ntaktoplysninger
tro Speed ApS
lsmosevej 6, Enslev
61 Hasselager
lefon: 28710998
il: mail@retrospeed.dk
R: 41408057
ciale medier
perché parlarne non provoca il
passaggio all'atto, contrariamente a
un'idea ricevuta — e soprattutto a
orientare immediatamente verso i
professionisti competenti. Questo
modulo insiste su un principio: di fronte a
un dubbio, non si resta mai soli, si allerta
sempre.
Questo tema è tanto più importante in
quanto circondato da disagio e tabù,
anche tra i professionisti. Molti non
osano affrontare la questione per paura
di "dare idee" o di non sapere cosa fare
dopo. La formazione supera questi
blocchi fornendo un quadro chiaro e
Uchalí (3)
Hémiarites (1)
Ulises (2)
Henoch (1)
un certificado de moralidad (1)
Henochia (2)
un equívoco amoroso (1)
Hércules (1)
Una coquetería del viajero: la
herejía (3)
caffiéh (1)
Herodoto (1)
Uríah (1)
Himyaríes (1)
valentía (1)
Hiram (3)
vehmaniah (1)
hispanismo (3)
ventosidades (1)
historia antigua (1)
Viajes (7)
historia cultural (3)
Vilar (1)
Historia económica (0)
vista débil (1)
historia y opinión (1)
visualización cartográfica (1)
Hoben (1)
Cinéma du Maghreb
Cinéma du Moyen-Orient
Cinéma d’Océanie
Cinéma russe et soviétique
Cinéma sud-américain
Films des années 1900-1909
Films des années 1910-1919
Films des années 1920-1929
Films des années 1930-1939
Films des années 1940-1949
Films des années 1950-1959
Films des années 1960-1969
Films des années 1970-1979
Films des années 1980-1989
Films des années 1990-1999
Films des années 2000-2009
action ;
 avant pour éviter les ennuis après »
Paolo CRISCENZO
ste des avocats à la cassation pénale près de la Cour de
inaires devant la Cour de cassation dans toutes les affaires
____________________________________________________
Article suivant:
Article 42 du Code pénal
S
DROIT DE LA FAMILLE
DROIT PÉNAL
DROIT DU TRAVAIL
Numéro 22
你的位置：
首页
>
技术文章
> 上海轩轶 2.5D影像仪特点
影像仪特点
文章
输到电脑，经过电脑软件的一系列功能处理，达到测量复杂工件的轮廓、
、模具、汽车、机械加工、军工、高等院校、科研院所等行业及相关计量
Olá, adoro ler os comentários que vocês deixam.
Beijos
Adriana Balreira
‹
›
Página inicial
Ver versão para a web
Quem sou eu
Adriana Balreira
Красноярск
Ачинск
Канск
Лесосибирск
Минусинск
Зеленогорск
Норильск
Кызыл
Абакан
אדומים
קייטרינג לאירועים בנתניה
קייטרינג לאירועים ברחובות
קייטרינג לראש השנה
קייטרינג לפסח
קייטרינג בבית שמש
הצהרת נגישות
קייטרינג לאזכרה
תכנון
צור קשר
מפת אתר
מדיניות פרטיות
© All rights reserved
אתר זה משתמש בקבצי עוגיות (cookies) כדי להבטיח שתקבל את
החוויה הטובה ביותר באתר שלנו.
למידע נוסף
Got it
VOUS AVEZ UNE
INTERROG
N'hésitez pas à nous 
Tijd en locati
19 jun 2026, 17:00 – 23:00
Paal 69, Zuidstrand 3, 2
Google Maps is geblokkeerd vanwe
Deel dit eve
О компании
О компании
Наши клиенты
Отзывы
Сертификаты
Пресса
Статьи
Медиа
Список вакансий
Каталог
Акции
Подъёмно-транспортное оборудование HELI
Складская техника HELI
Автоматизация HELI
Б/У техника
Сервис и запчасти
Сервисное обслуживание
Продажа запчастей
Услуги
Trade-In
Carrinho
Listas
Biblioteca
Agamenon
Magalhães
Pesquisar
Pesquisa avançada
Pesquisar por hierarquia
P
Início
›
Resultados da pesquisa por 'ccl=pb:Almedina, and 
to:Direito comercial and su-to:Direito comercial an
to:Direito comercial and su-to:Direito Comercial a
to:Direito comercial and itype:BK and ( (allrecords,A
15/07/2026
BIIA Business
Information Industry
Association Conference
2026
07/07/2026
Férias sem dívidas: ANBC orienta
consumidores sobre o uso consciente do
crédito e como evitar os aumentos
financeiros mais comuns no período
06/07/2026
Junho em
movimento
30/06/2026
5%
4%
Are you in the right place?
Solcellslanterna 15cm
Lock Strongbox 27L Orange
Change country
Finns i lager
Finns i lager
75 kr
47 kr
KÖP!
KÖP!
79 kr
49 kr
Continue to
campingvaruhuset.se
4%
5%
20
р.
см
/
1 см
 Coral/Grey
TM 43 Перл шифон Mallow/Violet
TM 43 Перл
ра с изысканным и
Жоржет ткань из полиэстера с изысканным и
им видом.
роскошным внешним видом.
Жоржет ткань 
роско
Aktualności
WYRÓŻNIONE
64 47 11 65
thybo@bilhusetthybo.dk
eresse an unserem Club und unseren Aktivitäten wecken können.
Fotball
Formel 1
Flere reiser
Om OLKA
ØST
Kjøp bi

* [What the exercise asks] Line count for the string "изысканным": say how many lines in the listing contain it, and add nothing.

* [Expected output] 2